The concept of the digital pathology viewer is now widespread and interpreted as the software application used to show and review the digital images. The viewer is often proprietary to a specific scanner vendor and is fine for use in the early phase of digitization when the digital volumes are low and the number of users are few. But as soon as digital adoption and the workload increases, the shortcomings of the scanner viewer in terms of workflow become obvious.
A viewer solution normally stores images in a file share and the lack of workflow support offered hinders pathologists from achieving a highly efficient workflow and the list of drawbacks may be long. A fundamental difference is that the viewer solution lacks dynamic worklist functionality to convey the right case to the right pathologist. Even if the viewer offers dynamic worklist functionality, it is often very simple, making it impossible to administrate, distribute and allocate the complex and time sensitive flow of cases within and outside the organization.

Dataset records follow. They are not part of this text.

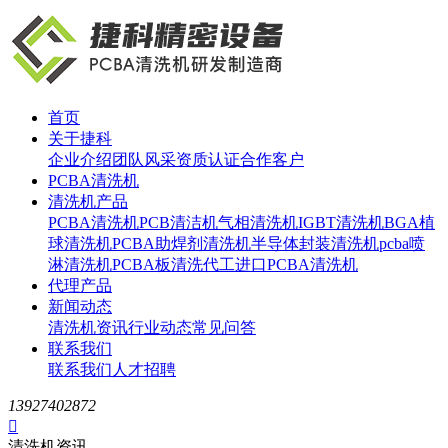
首页
关于捷科
企业介绍
团队风采
资质认证
合作客户
PCBA清洗机
清洗机产品
PCBA清洗机
PCB清洁机
气相清洗机
IGBT清洗机
BGA植
球清洗机
PCBA助焊剂清洗机
半导体封装清洗机
pcba喷
淋清洗机
PCBA板清洗代工
进口PCBA清洗机
代理产品
新闻动态
清洗机资讯
行业动态
常见问答
联系我们
联系我们
人才招聘
13927402872

清洗机资讯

A PACS contains a workflow engine that distributes and steers cases intelligently, taking case-specific information such as body part and prioritization into consideration when allocating the case to the most suitable pathologist.
2. Anywhere access thanks to central storage
One of the drawbacks of a scanner viewer is that pathologists cannot access digital images from any workstation within the hospital or remotely and might need to change physical location to perform their duties. A PACS is centrally designed, which means that all images are sent to a single archive regardless of which scanner was used to scan the slides, or even regardless of the physical location of that scanner. Several hospitals in a region can, for example, share an archive, which allows them to share the cost, utilize each other’s experts and balance workload. From the shared archive, physicians can access cases whenever and wherever they like, both from within the hospital and from other locations.
3. Integrate in healthcare IT environment
Some of the current users of viewer-based digital pathology systems have also experienced the fact that they are not designed as enterprise IT systems, which means that they are often incapable of integrating with other healthcare systems such as the LIMS, the radiology PACS, molecular testing or the EMR, which are absolutely crucial for achieving an effective workflow.
Radiology PACS is now a central part of most hospitals’ Enterprise IT infrastructure, and so will also the case be for the pathology PACS. The Sectra PACS is vendor agnostic and open, which means that the lab can use any combination of scanner brands and software to tailor a digital pathology solution specific for their needs.
Sectra PACS is robust and designed for complex and highly demanding IT environments. Standard based integration can be established and maintained, integrating digital pathology into other crucial healthcare systems. Obvious cases when these benefits are shown are, for example, in the Multi-Disciplinary Team meeting or when the pathologist wants access to the radiology images, the tissue x-ray, the macro image or the need to order molecular tests.
4. Stability and performance
The robustness of a PACS also offers high availability and redundancy, eliminating downtime. Tiered archiving is a common part of most PACS where patient and case data steers how digital images are stored. For instance, images not yet reviewed are stored on high-performance disks to allow fast access and display, while older images are moved to slower disk space to save cost. If a previous exam is needed, the workflow engine utilizes a prefetching mechanism to move the image to the faster disk space, possibly during the night, for the pathologist to review with full performance. Image Lifetime Management can also be applied to delete or compress images after a specific time or event. Hence the tiered and scalable archiving part of a PACS offers a more cost-efficient and high-performance storage solution for digitizing pathology.